In the ViaCyte-CRISPR-Therapeutics trials, the companies took the precautionary step of encapsulating their immune-evasive cells in small, sticking-plaster-sized pouches, which are then implanted beneath the person’s skin. These devices contain pores that allow blood vessels to enter, providing oxygen and nutrients to the metabolically active cells inside, but prevent any therapeutic cells from escaping. If any unanticipated issues arise, they can be swiftly retrieved before rogue cells cause widespread damage.

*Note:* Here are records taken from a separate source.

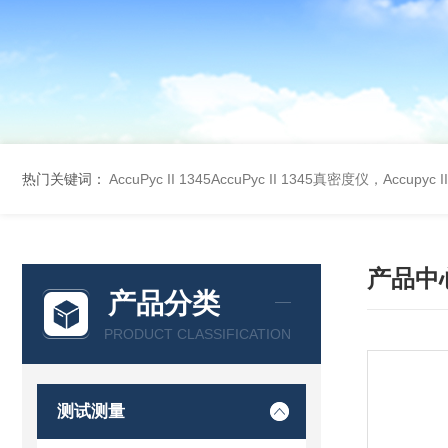
热门关键词：
AccuPyc II 1345AccuPyc II 1345真密度仪，Accupyc
产品中
产品分类
PRODUCT CLASSIFICATION
测试测量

Another safety measure involves the integration of genetic fail-safe features into the edited cells themselves. These features include drug-inducible suicide genes that can be activated by administration of a relatively benign medication. Researchers are also adorning modified cells with surface proteins that can be targeted with clinically approved antibody drugs, thereby achieving the same goal of cell destruction should any transplants turn cancerous or problematic in other ways.

In the end, the optimal safety strategy — not to mention the ideal amount of gene editing necessary to tamp down immune responses — can vary with the disease. A ready-to-use cell therapy for cancer does not necessarily need to incorporate the same design features as one tailored for diabetes, for instance, given the differences in the immune system that these cell products will confront and the distinct risk–benefit consideration in each disease. “There is no one catch-all solution,” Meissner says.

Certain parts of the body, including the eye and the brain, also enjoy an ‘immune privileged’ status, meaning that only a limited set of immune cells can enter them. This has led companies such as BlueRock Therapeutics in Cambridge, Massachusetts, which is developing off-the-shelf stem-cell-derived therapies for Parkinson’s disease, to tailor their immune-editing strategies accordingly. “There are some unique opportunities when you’re in the brain,” says BlueRock’s head of immunology, Greg Motz.

Those opportunities won’t be the last word on universal cell therapies, of course. Rather, Murry expects to see incremental advancement in the field, with short-term wins and losses informing long-term editing strategies.

“I would love it to be perfect out of the gates, but that’s not realistic,” Murry says. “This is going to be like peeling an onion.”